Educação para o direito
A taxa de reincidência de jovens que cumpriram medidas de internamento rondava os 48% em 2008. Licínio Lima, subdirector-geral da Reinserção e Serviços Prisionais do Ministério da Justiça, garante, contudo, que esse valor está a baixar com “o trabalho de acompanhamento feito depois de os jovens saírem dos centros”, com contactos regulares para saber se o jovem está bem inserido.

Mas esclarece que, terminada a medida de internamento, o jovem deixa de estar sob a tutela da Justiça. “A nós, Justiça, compete-nos fazer cumprir uma ordem do tribunal e garantir o internamento. O objectivo do internamento é reeducar para o direito”, explica. “Terminada a medida, não podemos ter qualquer intervenção junto do jovem.”

Os centros educativos são estabelecimentos para jovens com menos de 16 anos que praticaram um acto que, acima dessa idade, seria crime. Muitos saem com mais de 16 anos, podendo as medidas de internamento – em regime fechado, semiaberto ou aberto – durar entre seis meses e dois anos (ou três anos em casos muito graves).

“É nesse período que o centro educativo tem que apostar tudo na formação e na reeducação do jovem. E fazer com que ele altere o seu modo de ver a vida, o seu modelo de vida, as suas crenças e as suas competências e enfrentar novos desafios.” E avisa: “A reincidência zero é uma quimera. Teremos sempre casos em que é impossível o jovem abandonar o crime totalmente.”

O inquérito do crime de Salvaterra de Magos continuava, pelo menos até quinta-feira, na Unidade Nacional contra o Terrorismo, da Polícia Judiciária. Foi nessa unidade que o caso começou a ser investigado por suspeita de rapto, depois do desaparecimento do rapaz assassinado. O corpo só viria a ser encontrado três dias depois, quando Daniel foi detido, antes de ser levado a um juiz de instrução em Santarém, ficando a partir daí sujeito à medida de coacção mais gravosa – prisão preventiva, na Prisão Escola de Leiria.

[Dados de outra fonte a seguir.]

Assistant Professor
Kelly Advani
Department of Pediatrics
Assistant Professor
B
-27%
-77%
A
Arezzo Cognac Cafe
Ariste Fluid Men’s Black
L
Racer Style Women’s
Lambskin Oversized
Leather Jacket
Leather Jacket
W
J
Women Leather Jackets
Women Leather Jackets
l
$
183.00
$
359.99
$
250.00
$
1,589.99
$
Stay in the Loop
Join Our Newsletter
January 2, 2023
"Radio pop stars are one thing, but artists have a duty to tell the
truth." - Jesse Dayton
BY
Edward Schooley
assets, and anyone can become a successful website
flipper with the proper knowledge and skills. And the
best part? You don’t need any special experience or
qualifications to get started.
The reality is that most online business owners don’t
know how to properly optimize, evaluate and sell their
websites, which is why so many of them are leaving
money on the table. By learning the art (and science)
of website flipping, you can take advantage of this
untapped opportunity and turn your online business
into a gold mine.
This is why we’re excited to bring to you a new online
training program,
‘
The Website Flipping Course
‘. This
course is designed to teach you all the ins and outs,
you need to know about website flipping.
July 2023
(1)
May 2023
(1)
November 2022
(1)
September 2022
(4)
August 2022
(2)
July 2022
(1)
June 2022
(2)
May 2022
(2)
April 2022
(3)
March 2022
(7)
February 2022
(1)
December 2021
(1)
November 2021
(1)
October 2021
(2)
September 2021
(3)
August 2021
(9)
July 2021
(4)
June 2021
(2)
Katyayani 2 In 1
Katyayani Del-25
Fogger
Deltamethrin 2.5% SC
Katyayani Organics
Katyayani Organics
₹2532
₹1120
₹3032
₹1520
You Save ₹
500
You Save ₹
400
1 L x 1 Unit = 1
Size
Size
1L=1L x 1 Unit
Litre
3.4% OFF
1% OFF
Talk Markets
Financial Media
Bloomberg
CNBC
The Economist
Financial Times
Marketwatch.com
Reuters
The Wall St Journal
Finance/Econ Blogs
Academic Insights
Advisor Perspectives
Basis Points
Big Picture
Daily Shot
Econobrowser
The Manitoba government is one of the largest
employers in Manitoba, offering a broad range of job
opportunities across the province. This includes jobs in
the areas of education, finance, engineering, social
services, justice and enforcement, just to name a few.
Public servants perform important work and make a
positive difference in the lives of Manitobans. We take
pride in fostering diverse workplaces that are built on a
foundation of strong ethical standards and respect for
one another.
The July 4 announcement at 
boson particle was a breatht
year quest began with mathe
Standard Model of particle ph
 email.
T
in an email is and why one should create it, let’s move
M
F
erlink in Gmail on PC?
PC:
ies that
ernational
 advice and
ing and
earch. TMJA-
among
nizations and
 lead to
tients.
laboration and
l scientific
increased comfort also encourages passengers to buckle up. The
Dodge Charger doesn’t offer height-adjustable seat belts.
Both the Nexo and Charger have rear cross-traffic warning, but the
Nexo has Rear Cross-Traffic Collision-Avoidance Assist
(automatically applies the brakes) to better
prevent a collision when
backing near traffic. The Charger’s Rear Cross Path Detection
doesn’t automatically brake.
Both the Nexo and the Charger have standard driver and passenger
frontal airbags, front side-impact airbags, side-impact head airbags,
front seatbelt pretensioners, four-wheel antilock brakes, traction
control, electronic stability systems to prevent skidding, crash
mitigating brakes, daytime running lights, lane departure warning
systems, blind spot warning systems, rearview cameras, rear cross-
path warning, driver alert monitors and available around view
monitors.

A advogada liga-lhe todos os dias e visita-o, pelo menos, uma vez por semana. Sobre ele tem dado muitas entrevistas, e isso muda a forma como Daniel é tratado por guardas e outros reclusos. “Ele é bem aceite. Deixou de ser visto como um monstro.”

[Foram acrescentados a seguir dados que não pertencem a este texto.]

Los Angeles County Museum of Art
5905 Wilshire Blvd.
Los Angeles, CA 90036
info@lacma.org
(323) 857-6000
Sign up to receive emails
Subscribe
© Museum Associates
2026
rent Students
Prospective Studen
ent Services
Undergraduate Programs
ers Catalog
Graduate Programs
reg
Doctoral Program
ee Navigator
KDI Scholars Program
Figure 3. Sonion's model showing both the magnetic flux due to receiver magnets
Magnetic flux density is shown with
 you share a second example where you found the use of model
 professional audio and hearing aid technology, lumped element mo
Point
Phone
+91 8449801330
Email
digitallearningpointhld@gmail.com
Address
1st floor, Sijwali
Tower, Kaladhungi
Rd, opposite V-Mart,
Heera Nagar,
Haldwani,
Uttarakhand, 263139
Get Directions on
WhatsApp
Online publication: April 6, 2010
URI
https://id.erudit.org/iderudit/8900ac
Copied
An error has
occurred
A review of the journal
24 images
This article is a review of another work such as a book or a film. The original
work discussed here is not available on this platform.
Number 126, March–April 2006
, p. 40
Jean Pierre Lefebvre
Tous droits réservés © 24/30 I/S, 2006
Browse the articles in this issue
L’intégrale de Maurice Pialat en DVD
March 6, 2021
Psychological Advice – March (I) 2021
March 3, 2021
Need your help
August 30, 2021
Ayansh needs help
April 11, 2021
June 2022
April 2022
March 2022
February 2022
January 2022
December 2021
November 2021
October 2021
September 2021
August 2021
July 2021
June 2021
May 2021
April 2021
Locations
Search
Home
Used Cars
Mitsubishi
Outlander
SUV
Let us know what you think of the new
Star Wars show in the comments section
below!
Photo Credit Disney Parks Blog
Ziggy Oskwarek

Desde que começou a aparecer em defesa de Daniel, passou ela a atrair os ódios: em comentários nas páginas onde são publicadas as suas entrevistas ou nas redes sociais. Já recebeu ameaças de morte e teme sobretudo pelo bem-estar das duas filhas. Também ouviu palavras de encorajamento e elogios por não desistir de Daniel.